Seems that way only because you lock your mind in a dark intellectual ghetto and refuse to read real science stuff. Then you blame other prople for YOUR self-imposed ignorance?

Make this a teachable moment, and un-imprison your mind.


From: James Oberg
Sent: Tuesday, November 27, 2012 11:46 AM
Subject: Planet Mercury poles -- water ice found, or debunked?



Jim Oberg advises:

0. NASA has scheduled a press conference on Thursday 2 PM EST
to discuss findings from the 'Messenger' probe now orbiting the
planet Mercury. The subject: the 'polar regions'.

1. Mercury, the innermost and hottest of the planets in the
Solar System, also seems to have one particular oddity: it
may also be the location of the COLDEST region of all the planets,
even still counting Pluto as a 'planet'..

2. And that has led, in recent years, to speculation that these
scattered regions, in the shaded craters at the north and south poles,
contain deep-frozen water ice. Radar signals from Earth, bounced back
from these regions, are unexplained, but water ice is most liklely.

3. That's right -- a genuine 'ice cap' on a planet hot enough to melt lead.

4. The 'Messenger' probe is operated by the Johns Hopkins Applied Physics Lab
outside of Baltimore. Here's the home page with visual resources:
messenger.jhuapl.edu...

5. These ice glaciers are plausible only because of two characteristics of Mercury:
it has a nearly straight up-and-down rotation axis [unlike Earth or Mars, with
large axial tilts about 23 degrees or so], so with a deep enough
bowl-shaped crater, sunlight will never fall into that area, AND it has no
atmosphere [much less oceans] to carry equatorial heat to the
permanently-shadowed polar regions.

6. So far, I've not been able to wiggle free any precise results, that
are embargoed until the time of the presser, that will be published in
'Science' magazine.

7. But the results surely will focus on the question of ice
-- either a confirmation of it, or a 'non-ice' explanation for radar
reflections from these deep polar craters. Similar reflections from
real ice on other worlds -- Mars, the moons of Jupiter, for example --
look just like these Mercury radar reflections.
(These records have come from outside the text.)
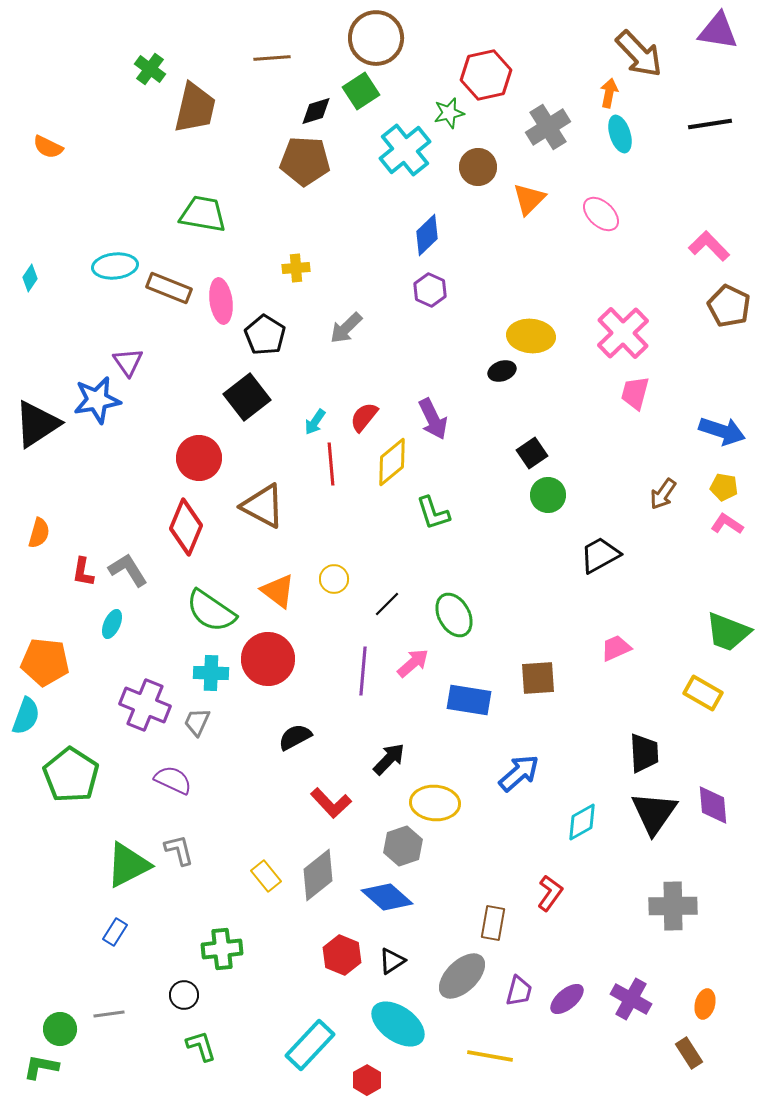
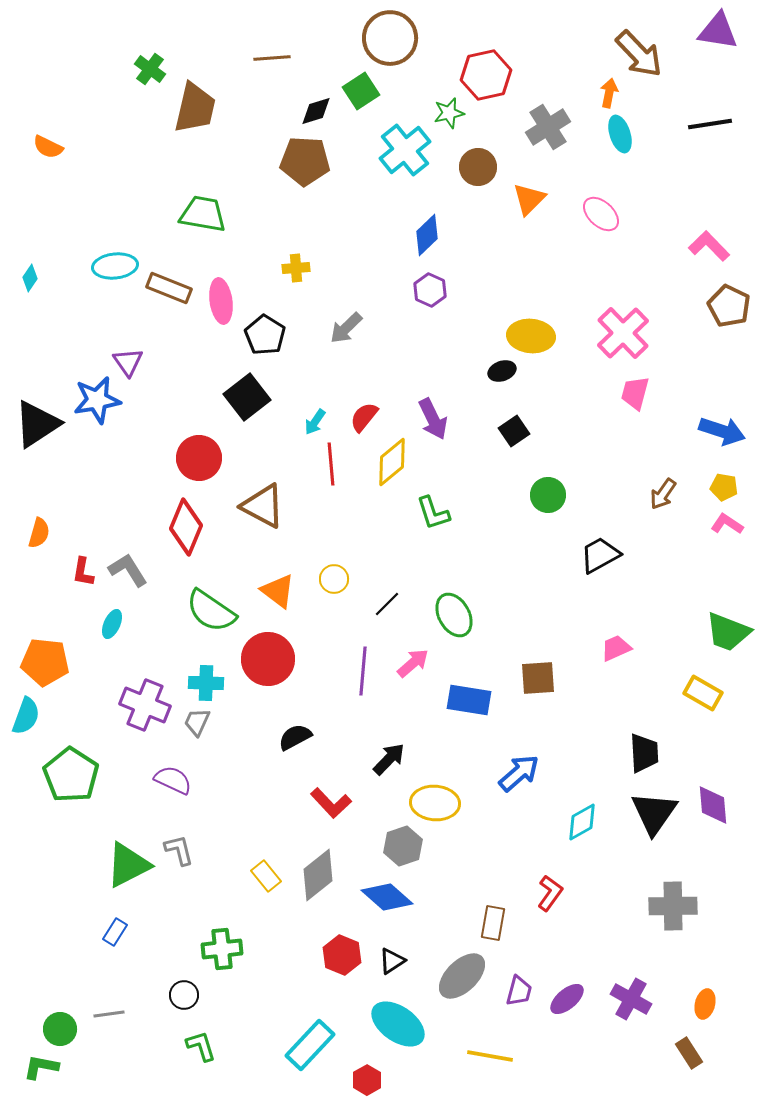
brown circle at (376, 38): moved 14 px right
black square at (532, 453): moved 18 px left, 22 px up
cyan cross at (211, 673): moved 5 px left, 10 px down
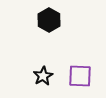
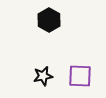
black star: rotated 18 degrees clockwise
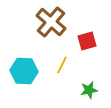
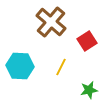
red square: rotated 18 degrees counterclockwise
yellow line: moved 1 px left, 2 px down
cyan hexagon: moved 4 px left, 5 px up
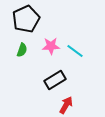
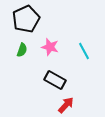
pink star: moved 1 px left, 1 px down; rotated 18 degrees clockwise
cyan line: moved 9 px right; rotated 24 degrees clockwise
black rectangle: rotated 60 degrees clockwise
red arrow: rotated 12 degrees clockwise
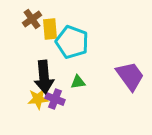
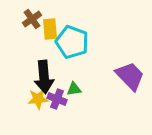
purple trapezoid: rotated 8 degrees counterclockwise
green triangle: moved 4 px left, 7 px down
purple cross: moved 2 px right
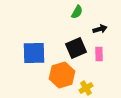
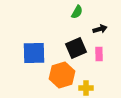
yellow cross: rotated 32 degrees clockwise
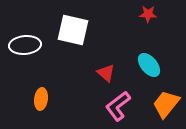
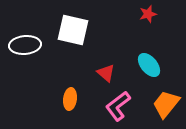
red star: rotated 18 degrees counterclockwise
orange ellipse: moved 29 px right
And 'dirty ice' in some
lunar polar craters, long hinted at from similar radar returns, have
now been confirmed by instruments in orbiting probes.

8. But the Mercury reflections COULD be caused by something else, such as 'sulfur snow'
or even just super-cold stone. The radar observations are from the coldest-ever
regions yet explored by radar, so that's remotely possible.


9. Either way, it's a major planetary puzzle and we may get the answer
Thursday.

10. If it IS ice, it's not just another on-site resource for future explorers. The ice
layers may be pages in book of solar activity variations going back hundreds of
millions of years, maybe even billions of years. We live next door to that fusion
furnace and we really need to understand its mood swings.

11. If it's something even MORE exotic, that's thrilling too..

12. For background, I'm excerpting current NASA planetary experts on
the status, as of today, of the mystery, below:

13. nssdc.gsfc.nasa.gov...
"The radar results indicate the reflective areas are probably relatively uncontaminated ice... "

"Note that no direct unequivocal detection of ice has been made. The coincidence of the radar bright areas with large, possibly permanently shadowed, polar craters is strong circumstantial evidence for ice. However, the radar reflections could be explained by an enhancement of some other radar reflective material, such as metal sulphides or other metallic condensates, or precipitated sodium ions. "

"However, theoretical studies assuming typical crater dimensions show that craters near the poles should have areas which never rise above about 102 K (4) and that even flat surfaces at the poles would not exceed about 167 K (5). Other studies (6-7) also indicate that water ice in polar craters on Mercury could be stable over the age of the solar system. "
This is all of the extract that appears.